┌──
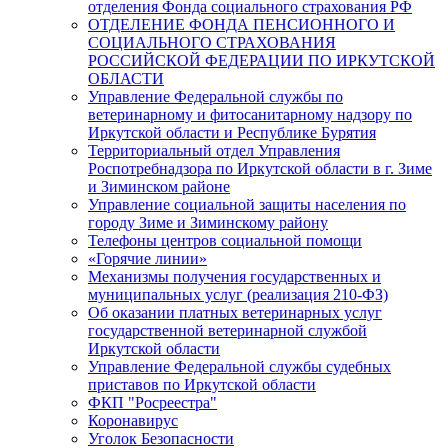
отделения Фонда социального страхования РФ
ОТДЕЛЕНИЕ ФОНДА ПЕНСИОННОГО И
СОЦИАЛЬНОГО СТРАХОВАНИЯ
РОССИЙСКОЙ ФЕДЕРАЦИИ ПО ИРКУТСКОЙ
ОБЛАСТИ
Управление Федеральной службы по
ветеринарному и фитосанитарному надзору по
Иркутской области и Республике Бурятия
Территориальный отдел Управления
Роспотребнадзора по Иркутской области в г. Зиме
и Зиминском районе
Управление социальной защиты населения по
городу Зиме и Зиминскому району
Телефоны центров социальной помощи
«Горячие линии»
Механизмы получения государственных и
муниципальных услуг (реализация 210-ФЗ)
Об оказании платных ветеринарных услуг
государственной ветеринарной службой
Иркутской области
Управление Федеральной службы судебных
приставов по Иркутской области
ФКП "Росреестра"
Коронавирус
Уголок Безопасности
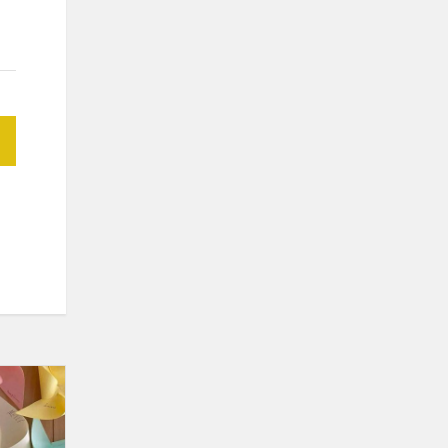
MEPA
komanda
veda
pamokas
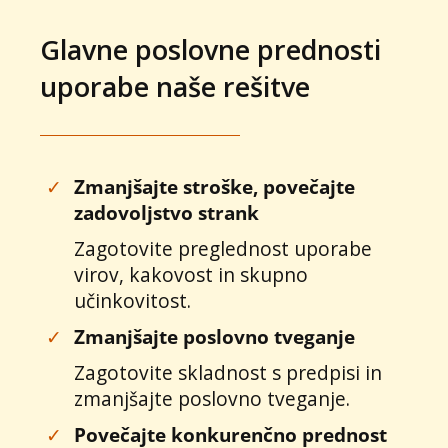
Glavne poslovne prednosti
uporabe naše rešitve
✓
Zmanjšajte stroške, povečajte
zadovoljstvo strank
Zagotovite preglednost uporabe
virov, kakovost in skupno
učinkovitost.
✓
Zmanjšajte poslovno tveganje
Zagotovite skladnost s predpisi in
zmanjšajte poslovno tveganje.
✓
Povečajte konkurenčno prednost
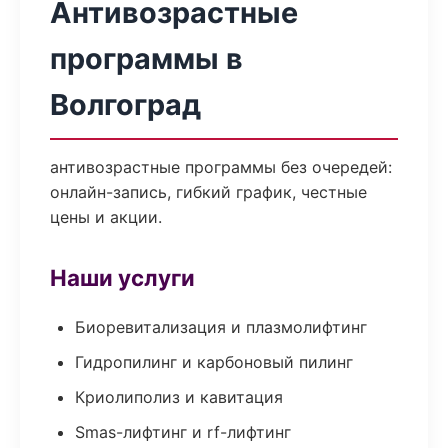
Антивозрастные
программы в
Волгоград
антивозрастные программы без очередей:
онлайн-запись, гибкий график, честные
цены и акции.
Наши услуги
Биоревитализация и плазмолифтинг
Гидропилинг и карбоновый пилинг
Криолиполиз и кавитация
Smas-лифтинг и rf-лифтинг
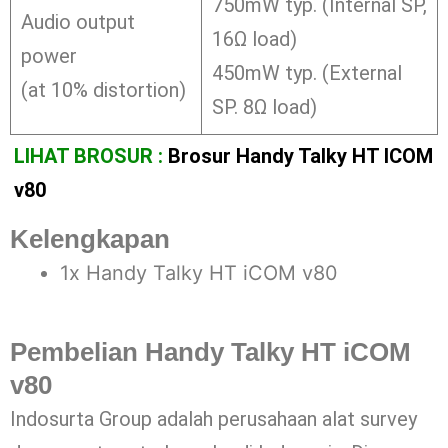
750mW typ. (Internal SP,
Audio output
16Ω load)
power
450mW typ. (External
(at 10% distortion)
SP. 8Ω load)
LIHAT BROSUR :
Brosur Handy Talky HT ICOM
v80
Kelengkapan
1x Handy Talky HT iCOM v80
Pembelian Handy Talky HT iCOM
v80
Indosurta Group adalah perusahaan alat survey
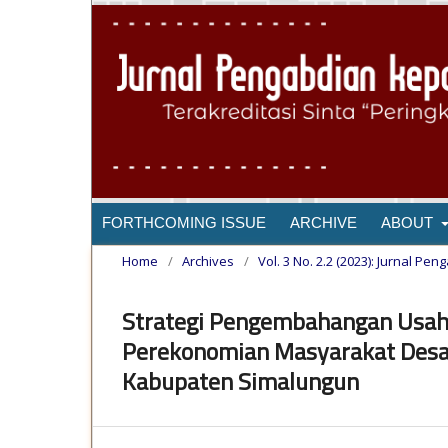
FORTHCOMING ISSUE
ARCHIVE
ABOUT
Home
/
Archives
/
Vol. 3 No. 2.2 (2023): Jurnal 
Strategi Pengembahangan Usah
Perekonomian Masyarakat Des
Kabupaten Simalungun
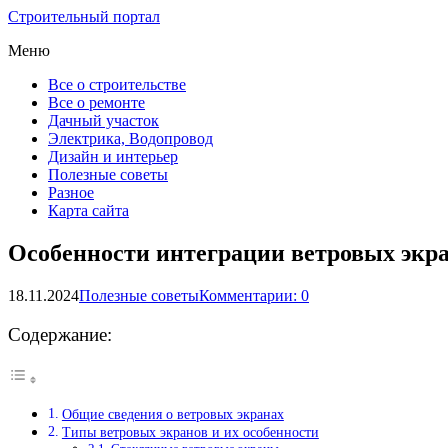
Строительный портал
Меню
Все о строительстве
Все о ремонте
Дачный участок
Электрика, Водопровод
Дизайн и интерьер
Полезные советы
Разное
Карта сайта
Особенности интеграции ветровых экр
18.11.2024
Полезные советы
Комментарии: 0
Содержание:
Общие сведения о ветровых экранах
Типы ветровых экранов и их особенности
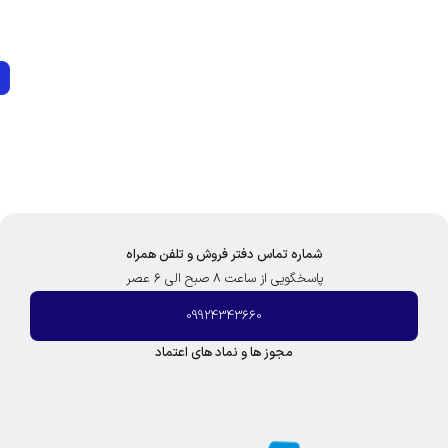
و
8
-
ر
|
T
(
ا
U
آ
ی
|
ف
س
ا
ت
ک
ی
ا
ر
س
م
ا
ک
ا
ر
ت
ا
)
د
ی
شماره تماس دفتر فروش و تلفن همراه
ن
پاسخگویی از ساعت 8 صبح الی 6 عصر
ا
م
09924343660
E
مجوز ها و نماد های اعتماد
F
-
R
2
-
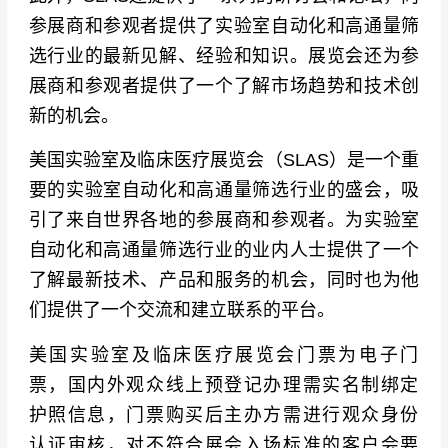
参展商和参观者提供了实验室自动化和高通量筛
选行业的最新见解、经验和知识。展览会还为参
展商和参观者提供了一个了解市场趋势和技术创
新的机会。
美国实验室及临床医疗展览会（
SLAS）
是一个重
要的实验室自动化和高通量筛选行业的盛会，吸
引了来自世界各地的参展商和参观者。为实验室
自动化和高通量筛选行业的业内人士提供了一个
了解最新技术、产品和服务的机会，同时也为他
们提供了一个交流和建立联系的平台。
美国实验室及临床医疗展览会门票为电子门
票，国内外观众线上预登记办理需实名制绑定
护照信息，门票购买后主办方需进行观众身份
认证审核，对不符合展会入场标准的客户会要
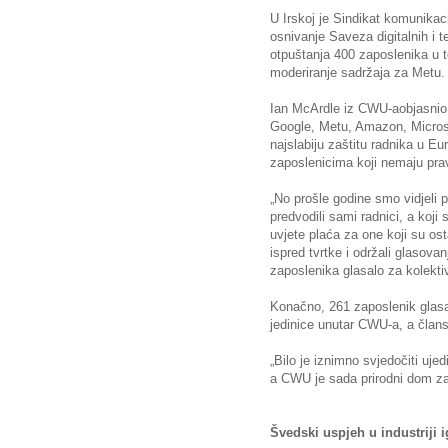
U Irskoj je Sindikat komunika
osnivanje Saveza digitalnih i
otpuštanja 400 zaposlenika u t
moderiranje sadržaja za Metu.
Ian McArdle iz CWU-aobjasnio 
Google, Metu, Amazon, Microsof
najslabiju zaštitu radnika u Eu
zaposlenicima koji nemaju prav
„No prošle godine smo vidjeli p
predvodili sami radnici, a koji 
uvjete plaća za one koji su ost
ispred tvrtke i održali glasova
zaposlenika glasalo za kolekti
Konačno, 261 zaposlenik glas
jedinice unutar CWU-a, a člans
„Bilo je iznimno svjedočiti ujed
a CWU je sada prirodni dom za
Švedski uspjeh u industriji i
└──
[Task statement] Omit every picture while copying the listing above exactly.

[Response]
отделения Фонда социального страхования РФ
ОТДЕЛЕНИЕ ФОНДА ПЕНСИОННОГО И
СОЦИАЛЬНОГО СТРАХОВАНИЯ
РОССИЙСКОЙ ФЕДЕРАЦИИ ПО ИРКУТСКОЙ
ОБЛАСТИ
Управление Федеральной службы по
ветеринарному и фитосанитарному надзору по
Иркутской области и Республике Бурятия
Территориальный отдел Управления
Роспотребнадзора по Иркутской области в г. Зиме
и Зиминском районе
Управление социальной защиты населения по
городу Зиме и Зиминскому району
Телефоны центров социальной помощи
«Горячие линии»
Механизмы получения государственных и
муниципальных услуг (реализация 210-ФЗ)
Об оказании платных ветеринарных услуг
государственной ветеринарной службой
Иркутской области
Управление Федеральной службы судебных
приставов по Иркутской области
ФКП "Росреестра"
Коронавирус
Уголок Безопасности
MEPA
komanda
veda
pamokas
Glavne poslovne prednosti
uporabe naše rešitve
✓
Zmanjšajte stroške, povečajte
zadovoljstvo strank
Zagotovite preglednost uporabe
virov, kakovost in skupno
učinkovitost.
✓
Zmanjšajte poslovno tveganje
Zagotovite skladnost s predpisi in
zmanjšajte poslovno tveganje.
✓
Povečajte konkurenčno prednost
Антивозрастные
программы в
Волгоград
антивозрастные программы без очередей:
онлайн-запись, гибкий график, честные
цены и акции.
Наши услуги
Биоревитализация и плазмолифтинг
Гидропилинг и карбоновый пилинг
Криолиполиз и кавитация
Smas-лифтинг и rf-лифтинг
750mW typ. (Internal SP,
Audio output
16Ω load)
power
450mW typ. (External
(at 10% distortion)
SP. 8Ω load)
LIHAT BROSUR :
Brosur Handy Talky HT ICOM
v80
Kelengkapan
1x Handy Talky HT iCOM v80
Pembelian Handy Talky HT iCOM
v80
Indosurta Group adalah perusahaan alat survey
FORTHCOMING ISSUE
ARCHIVE
ABOUT
Home
/
Archives
/
Vol. 3 No. 2.2 (2023): Jurnal 
Strategi Pengembahangan Usah
Perekonomian Masyarakat Des
Kabupaten Simalungun
Строительный портал
Меню
Все о строительстве
Все о ремонте
Дачный участок
Электрика, Водопровод
Дизайн и интерьер
Полезные советы
Разное
Карта сайта
Особенности интеграции ветровых экр
18.11.2024
Полезные советы
Комментарии: 0
Содержание:
Общие сведения о ветровых экранах
Типы ветровых экранов и их особенности
و
8
-
ر
|
T
(
ا
U
آ
ی
|
ف
س
ا
ت
ک
ی
ا
ر
س
م
ا
ک
ا
ر
ت
ا
)
د
ی
شماره تماس دفتر فروش و تلفن همراه
ن
پاسخگویی از ساعت 8 صبح الی 6 عصر
ا
م
09924343660
E
مجوز ها و نماد های اعتماد
F
-
R
2
-
参展商和参观者提供了实验室自动化和高通量筛
选行业的最新见解、经验和知识。展览会还为参
展商和参观者提供了一个了解市场趋势和技术创
新的机会。
美国实验室及临床医疗展览会（
SLAS）
是一个重
要的实验室自动化和高通量筛选行业的盛会，吸
引了来自世界各地的参展商和参观者。为实验室
自动化和高通量筛选行业的业内人士提供了一个
了解最新技术、产品和服务的机会，同时也为他
们提供了一个交流和建立联系的平台。
美国实验室及临床医疗展览会门票为电子门
票，国内外观众线上预登记办理需实名制绑定
护照信息，门票购买后主办方需进行观众身份
认证审核，对不符合展会入场标准的客户会要
U Irskoj je Sindikat komunika
osnivanje Saveza digitalnih i
otpuštanja 400 zaposlenika u t
moderiranje sadržaja za Metu.
Ian McArdle iz CWU-aobjasnio 
Google, Metu, Amazon, Microsof
najslabiju zaštitu radnika u Eu
zaposlenicima koji nemaju prav
„No prošle godine smo vidjeli p
predvodili sami radnici, a koji 
uvjete plaća za one koji su ost
ispred tvrtke i održali glasova
zaposlenika glasalo za kolekti
Konačno, 261 zaposlenik glas
jedinice unutar CWU-a, a člans
„Bilo je iznimno svjedočiti ujed
a CWU je sada prirodni dom za
Švedski uspjeh u industriji i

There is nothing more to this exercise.